Dr. Frederick appeared to choke back tears in responding to the student.

“This is a special place, but it’s made up of people, not bricks and mortar,” he said, seeming to struggle for words. “The most damaging thing that gets to me is I know what the staff puts in when they come to work.”

The skirmish between protesting students and Howard administration has yielded unintended collateral: Contracted cafeteria workers employed by Sodexo have been laid off because the student sit-in at the Blackburn building has prevented them from cooking and serving meals on the campus, adminstrators said last week.

Dr. Frederick said he had refrained from commenting in media about the protest out of concern over the tone of the disagreement.

“Obviously, this is a difficult time for the university,” he said. “We are not always going to agree, but we must…have the dialogue.”

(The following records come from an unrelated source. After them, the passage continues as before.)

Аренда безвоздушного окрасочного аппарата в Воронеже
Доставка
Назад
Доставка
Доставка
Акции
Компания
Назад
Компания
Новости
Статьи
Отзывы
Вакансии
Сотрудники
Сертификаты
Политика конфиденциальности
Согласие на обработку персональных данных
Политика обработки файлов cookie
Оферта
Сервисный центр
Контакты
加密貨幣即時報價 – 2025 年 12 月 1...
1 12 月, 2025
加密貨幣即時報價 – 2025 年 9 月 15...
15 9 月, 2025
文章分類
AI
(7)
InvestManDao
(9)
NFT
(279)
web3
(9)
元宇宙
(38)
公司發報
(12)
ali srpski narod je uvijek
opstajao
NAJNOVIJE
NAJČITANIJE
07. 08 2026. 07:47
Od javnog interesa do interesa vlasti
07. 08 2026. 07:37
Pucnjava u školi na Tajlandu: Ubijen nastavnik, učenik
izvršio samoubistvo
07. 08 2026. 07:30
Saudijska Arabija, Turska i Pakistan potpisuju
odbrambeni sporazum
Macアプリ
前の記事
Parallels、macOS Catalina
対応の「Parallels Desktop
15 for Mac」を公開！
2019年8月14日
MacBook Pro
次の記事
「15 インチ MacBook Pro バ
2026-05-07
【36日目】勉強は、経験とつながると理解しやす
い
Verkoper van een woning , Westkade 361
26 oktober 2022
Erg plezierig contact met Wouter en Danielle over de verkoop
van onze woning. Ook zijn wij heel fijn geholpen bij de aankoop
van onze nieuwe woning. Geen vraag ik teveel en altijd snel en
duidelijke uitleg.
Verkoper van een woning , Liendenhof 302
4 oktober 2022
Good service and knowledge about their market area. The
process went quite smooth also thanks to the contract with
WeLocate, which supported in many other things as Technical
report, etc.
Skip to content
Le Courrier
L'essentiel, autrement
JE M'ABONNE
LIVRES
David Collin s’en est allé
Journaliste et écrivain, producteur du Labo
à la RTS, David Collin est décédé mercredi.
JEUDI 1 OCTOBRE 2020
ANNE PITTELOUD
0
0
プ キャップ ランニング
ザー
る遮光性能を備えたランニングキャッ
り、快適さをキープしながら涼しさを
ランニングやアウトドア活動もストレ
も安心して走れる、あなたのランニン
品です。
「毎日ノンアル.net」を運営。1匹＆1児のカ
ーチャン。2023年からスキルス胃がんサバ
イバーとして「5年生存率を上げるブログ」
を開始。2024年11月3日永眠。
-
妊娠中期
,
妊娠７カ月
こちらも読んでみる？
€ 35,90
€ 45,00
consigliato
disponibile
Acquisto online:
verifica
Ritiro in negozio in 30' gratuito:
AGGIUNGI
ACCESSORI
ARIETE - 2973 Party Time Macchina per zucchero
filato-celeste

Meanwhile, protesters and some alumni supporters say that Dr. Frederick has failed to make a good faith effort to end the protest by meeting personally with the students sitting in at the Blackburn Center.

Instead, they said, he has deployed members of his Cabinet, including Vice President for Student Affairs Cynthia Evers, to address student leaders of other campus organizations, such as Greek-letter groups, while alluding publicly that he had met with Blackburn protesters.

“This could have ended a long time ago,” said Aniyah Vines, a Blackburn protester, during an update last week to supporters and news media via Zoom. “We are asking to meet with the people that govern this university.” She and other protesters said Dr. Frederick had refused to meet with them.

Further, #BlackburnTakeover students claim that Dr. Frederick also has refused to sign a written agreement he himself had requested to grant academic and disciplinary protections to protesting students.

Channing Hill, president of the Howard University NAACP, and a supporter of the #BlackburnTakeover movement, said attorney Donald Temple, who is representing the protesters, had submitted the written agreement to Dr. Frederick’s team outlining terms of the amnesty.

She said the university president had verbally agreed in a meeting with the Rev. Jesse Jackson, he would not expel the protesting students.

However, a day later, the University’s Office of Communications, released a statement saying administrators would not meet with protesters to discuss any terms until they had vacated the Blackburn building.

Hill said protesters interpreted the statement as an indication that no verbal agreement had been reached between the Rev. Jackson and Dr. Frederick regarding the issue of amnesty.

As a result, Hill said, “a signed agreement will get us out of the building.” Hill, is a junior from Bedford, Tex., majoring in Strategic, Legal and Management Communication.

Protesters also worry that the appointment of fellow students to a committee does not go far enough in ensuring permanence or shared governance on Howard’s Board of Trustees, whose membership, they said, is comprised largely of corporate executives with few ties to the university.

She said committee members serve at the leisure of the board and, as such, may be dismissed at will.

Some Howard alumni shared the similar concerns.

“Appointments controlled by the Board dilutes stakeholders’ voices and diminishes significantly the role of students, alumni and

faculty in important decisions and the development of policies and procedures for Howard University,” members of Howard Alumni United wrote in a statement sent to media in response to Howard’s announcement.

“Committees merely make recommendations to the board that it may or may not follow,” the organization wrote.

Meanwhile, Dr. Frederick indicated in his address that the spar- ring between the two sides had become personal.

“I don’t like to have a back and forth publicly about what we need to do,” he said during his address. Some of the issues…are complicated,” he said.

“To blanketly say the ‘the administration’ or ‘the staff’ does bother me. It does hurt me.”